WORK TO BE COMPLETED
Please print all of the records shown below, exactly as given.

Collected data
☆ ☆ ☆ ☆ ☆ ☆ ☆
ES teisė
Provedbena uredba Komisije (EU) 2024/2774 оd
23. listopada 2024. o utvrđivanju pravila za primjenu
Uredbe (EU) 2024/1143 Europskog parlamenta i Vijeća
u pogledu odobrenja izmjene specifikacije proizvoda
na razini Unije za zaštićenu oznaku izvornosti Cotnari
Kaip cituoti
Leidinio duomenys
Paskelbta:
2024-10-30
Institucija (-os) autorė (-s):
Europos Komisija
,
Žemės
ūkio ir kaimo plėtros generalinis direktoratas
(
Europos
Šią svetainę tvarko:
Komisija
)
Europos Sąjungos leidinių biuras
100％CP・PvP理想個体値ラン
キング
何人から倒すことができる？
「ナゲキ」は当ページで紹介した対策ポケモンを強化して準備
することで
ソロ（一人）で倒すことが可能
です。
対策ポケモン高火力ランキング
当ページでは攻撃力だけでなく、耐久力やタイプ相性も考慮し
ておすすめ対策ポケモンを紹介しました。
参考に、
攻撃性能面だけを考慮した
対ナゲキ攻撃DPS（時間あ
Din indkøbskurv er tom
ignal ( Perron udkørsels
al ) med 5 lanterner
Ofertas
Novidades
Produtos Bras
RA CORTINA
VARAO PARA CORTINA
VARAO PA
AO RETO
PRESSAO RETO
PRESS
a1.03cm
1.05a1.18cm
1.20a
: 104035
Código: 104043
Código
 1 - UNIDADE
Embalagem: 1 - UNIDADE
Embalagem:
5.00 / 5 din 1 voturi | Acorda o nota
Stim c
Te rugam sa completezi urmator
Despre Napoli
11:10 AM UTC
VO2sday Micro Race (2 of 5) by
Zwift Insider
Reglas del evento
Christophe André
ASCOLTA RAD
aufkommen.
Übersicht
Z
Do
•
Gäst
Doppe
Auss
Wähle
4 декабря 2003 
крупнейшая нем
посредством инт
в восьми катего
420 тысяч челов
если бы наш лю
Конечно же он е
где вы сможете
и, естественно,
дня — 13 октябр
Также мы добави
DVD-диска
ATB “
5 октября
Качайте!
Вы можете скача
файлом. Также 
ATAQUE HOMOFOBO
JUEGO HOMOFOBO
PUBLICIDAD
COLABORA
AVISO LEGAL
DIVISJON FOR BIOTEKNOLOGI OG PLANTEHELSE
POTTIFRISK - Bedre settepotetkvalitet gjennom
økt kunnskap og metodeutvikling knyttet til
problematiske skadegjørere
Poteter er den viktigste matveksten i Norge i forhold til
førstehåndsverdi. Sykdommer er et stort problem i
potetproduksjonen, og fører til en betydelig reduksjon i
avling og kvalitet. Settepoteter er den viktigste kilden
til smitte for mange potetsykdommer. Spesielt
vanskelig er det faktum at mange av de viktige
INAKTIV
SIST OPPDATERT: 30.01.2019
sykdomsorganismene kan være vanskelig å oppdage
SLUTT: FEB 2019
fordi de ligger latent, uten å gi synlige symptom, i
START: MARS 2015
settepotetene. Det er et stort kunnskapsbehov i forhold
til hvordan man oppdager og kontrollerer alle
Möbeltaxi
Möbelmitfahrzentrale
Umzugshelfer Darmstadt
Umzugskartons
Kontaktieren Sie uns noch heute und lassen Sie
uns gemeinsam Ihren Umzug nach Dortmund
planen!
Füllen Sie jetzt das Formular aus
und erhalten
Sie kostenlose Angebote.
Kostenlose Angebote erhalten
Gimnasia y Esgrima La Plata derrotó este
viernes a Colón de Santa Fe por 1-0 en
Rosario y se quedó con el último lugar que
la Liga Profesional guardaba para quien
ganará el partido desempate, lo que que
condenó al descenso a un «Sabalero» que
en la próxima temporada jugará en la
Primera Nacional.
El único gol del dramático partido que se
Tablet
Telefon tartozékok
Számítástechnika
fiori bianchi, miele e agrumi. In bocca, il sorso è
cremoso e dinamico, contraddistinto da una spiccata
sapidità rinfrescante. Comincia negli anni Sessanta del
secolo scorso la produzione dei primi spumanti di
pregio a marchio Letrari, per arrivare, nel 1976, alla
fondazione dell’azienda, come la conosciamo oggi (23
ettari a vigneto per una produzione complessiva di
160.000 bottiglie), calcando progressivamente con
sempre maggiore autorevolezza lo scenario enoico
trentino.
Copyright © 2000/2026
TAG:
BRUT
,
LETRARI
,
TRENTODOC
☆ ☆ ☆ ☆ ☆ ☆ ☆
ANSWER FOR THE TASK
ES teisė
Provedbena uredba Komisije (EU) 2024/2774 оd
23. listopada 2024. o utvrđivanju pravila za primjenu
Uredbe (EU) 2024/1143 Europskog parlamenta i Vijeća
u pogledu odobrenja izmjene specifikacije proizvoda
na razini Unije za zaštićenu oznaku izvornosti Cotnari
Kaip cituoti
Leidinio duomenys
Paskelbta:
2024-10-30
Institucija (-os) autorė (-s):
Europos Komisija
,
Žemės
ūkio ir kaimo plėtros generalinis direktoratas
(
Europos
Šią svetainę tvarko:
Komisija
)
Europos Sąjungos leidinių biuras
100％CP・PvP理想個体値ラン
キング
何人から倒すことができる？
「ナゲキ」は当ページで紹介した対策ポケモンを強化して準備
することで
ソロ（一人）で倒すことが可能
です。
対策ポケモン高火力ランキング
当ページでは攻撃力だけでなく、耐久力やタイプ相性も考慮し
ておすすめ対策ポケモンを紹介しました。
参考に、
攻撃性能面だけを考慮した
対ナゲキ攻撃DPS（時間あ
Din indkøbskurv er tom
ignal ( Perron udkørsels
al ) med 5 lanterner
Ofertas
Novidades
Produtos Bras
RA CORTINA
VARAO PARA CORTINA
VARAO PA
AO RETO
PRESSAO RETO
PRESS
a1.03cm
1.05a1.18cm
1.20a
: 104035
Código: 104043
Código
 1 - UNIDADE
Embalagem: 1 - UNIDADE
Embalagem:
5.00 / 5 din 1 voturi | Acorda o nota
Stim c
Te rugam sa completezi urmator
Despre Napoli
11:10 AM UTC
VO2sday Micro Race (2 of 5) by
Zwift Insider
Reglas del evento
Christophe André
ASCOLTA RAD
aufkommen.
Übersicht
Z
Do
•
Gäst
Doppe
Auss
Wähle
4 декабря 2003 
крупнейшая нем
посредством инт
в восьми катего
420 тысяч челов
если бы наш лю
Конечно же он е
где вы сможете
и, естественно,
дня — 13 октябр
Также мы добави
DVD-диска
ATB “
5 октября
Качайте!
Вы можете скача
файлом. Также 
ATAQUE HOMOFOBO
JUEGO HOMOFOBO
PUBLICIDAD
COLABORA
AVISO LEGAL
DIVISJON FOR BIOTEKNOLOGI OG PLANTEHELSE
POTTIFRISK - Bedre settepotetkvalitet gjennom
økt kunnskap og metodeutvikling knyttet til
problematiske skadegjørere
Poteter er den viktigste matveksten i Norge i forhold til
førstehåndsverdi. Sykdommer er et stort problem i
potetproduksjonen, og fører til en betydelig reduksjon i
avling og kvalitet. Settepoteter er den viktigste kilden
til smitte for mange potetsykdommer. Spesielt
vanskelig er det faktum at mange av de viktige
INAKTIV
SIST OPPDATERT: 30.01.2019
sykdomsorganismene kan være vanskelig å oppdage
SLUTT: FEB 2019
fordi de ligger latent, uten å gi synlige symptom, i
START: MARS 2015
settepotetene. Det er et stort kunnskapsbehov i forhold
til hvordan man oppdager og kontrollerer alle
Möbeltaxi
Möbelmitfahrzentrale
Umzugshelfer Darmstadt
Umzugskartons
Kontaktieren Sie uns noch heute und lassen Sie
uns gemeinsam Ihren Umzug nach Dortmund
planen!
Füllen Sie jetzt das Formular aus
und erhalten
Sie kostenlose Angebote.
Kostenlose Angebote erhalten
Gimnasia y Esgrima La Plata derrotó este
viernes a Colón de Santa Fe por 1-0 en
Rosario y se quedó con el último lugar que
la Liga Profesional guardaba para quien
ganará el partido desempate, lo que que
condenó al descenso a un «Sabalero» que
en la próxima temporada jugará en la
Primera Nacional.
El único gol del dramático partido que se
Tablet
Telefon tartozékok
Számítástechnika
fiori bianchi, miele e agrumi. In bocca, il sorso è
cremoso e dinamico, contraddistinto da una spiccata
sapidità rinfrescante. Comincia negli anni Sessanta del
secolo scorso la produzione dei primi spumanti di
pregio a marchio Letrari, per arrivare, nel 1976, alla
fondazione dell’azienda, come la conosciamo oggi (23
ettari a vigneto per una produzione complessiva di
160.000 bottiglie), calcando progressivamente con
sempre maggiore autorevolezza lo scenario enoico
trentino.
Copyright © 2000/2026
TAG:
BRUT
,
LETRARI
,
TRENTODOC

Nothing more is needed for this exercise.